Go line by line through the entries below and copy those containing the string "custa".

(Data for analysis Opens)

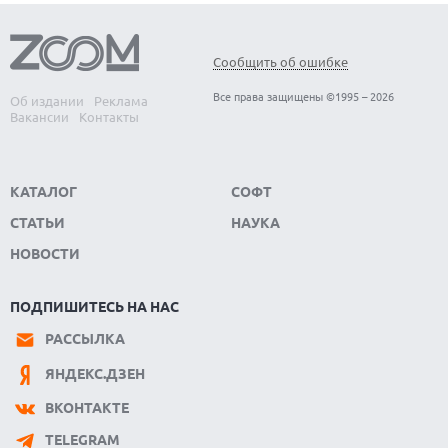
Сообщить об ошибке
Все права защищены ©1995 – 2026
Об издании
Реклама
Вакансии
Контакты
КАТАЛОГ
СОФТ
СТАТЬИ
НАУКА
НОВОСТИ
ПОДПИШИТЕСЬ НА НАС
РАССЫЛКА
ЯНДЕКС.ДЗЕН
ВКОНТАКТЕ
TELEGRAM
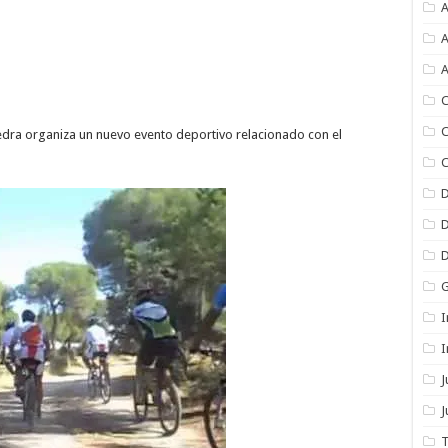
A
A
A
C
C
iedra organiza un nuevo evento deportivo relacionado con el
C
I
I
J
T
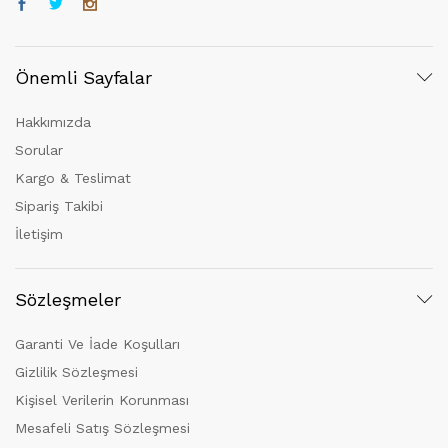
Önemli Sayfalar
Hakkımızda
Sorular
Kargo & Teslimat
Sipariş Takibi
İletişim
Sözleşmeler
Garanti Ve İade Koşulları
Gizlilik Sözleşmesi
Kişisel Verilerin Korunması
Mesafeli Satış Sözleşmesi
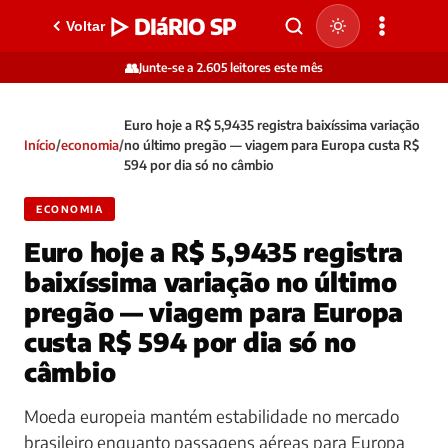
▷ DIáRIO SP
Voltar
👥
Junte-se a 2.605 leitores este mês
Euro hoje a R$ 5,9435 registra baixíssima variação
Início
/
economia
/
no último pregão — viagem para Europa custa R$
594 por dia só no câmbio
ECONOMIA
Euro hoje a R$ 5,9435 registra
baixíssima variação no último
pregão — viagem para Europa
custa R$ 594 por dia só no
câmbio
Moeda europeia mantém estabilidade no mercado
brasileiro enquanto passagens aéreas para Europa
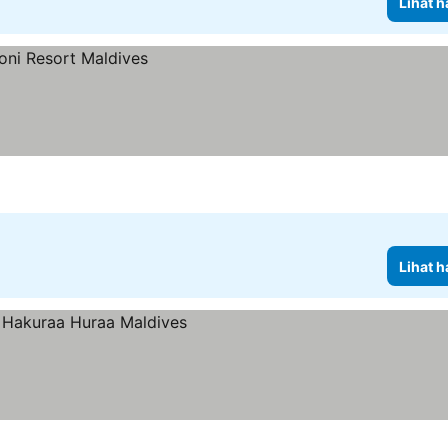
Lihat h
Lihat h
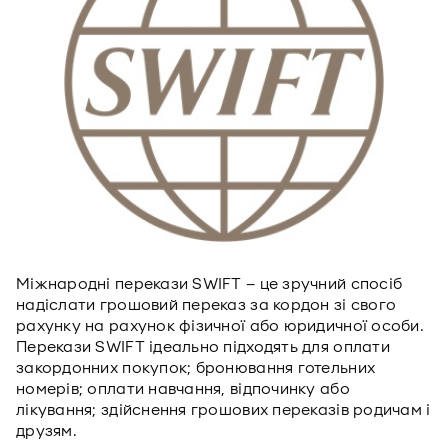
Міжнародні перекази SWIFT – це зручний спосіб
надіслати грошовий переказ за кордон зі свого
рахунку на рахунок фізичної або юридичної особи.
Перекази SWIFT ідеально підходять для оплати
закордонних покупок; бронювання готельних
номерів; оплати навчання, відпочинку або
лікування; здійснення грошових переказів родичам і
друзям.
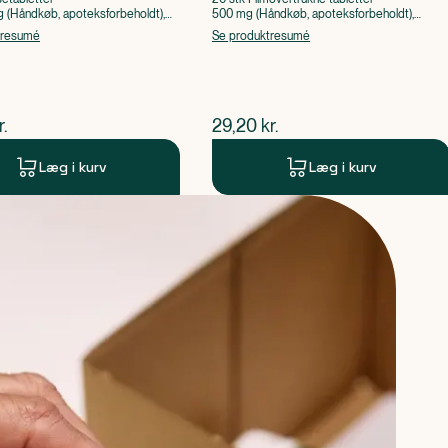
(Håndkøb, apoteksforbeholdt),
500 mg (Håndkøb, apoteksforbeholdt),
ylsyre, Caffein
Paracetamol
tresumé
Se produktresumé
ende pris
$
nuværende pris
r.
29,20
kr.
Læg i kurv
Læg i kurv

(Data for analysis Closes)

• **Answer**:
no último pregão — viagem para Europa custa R$
custa R$ 594 por dia só no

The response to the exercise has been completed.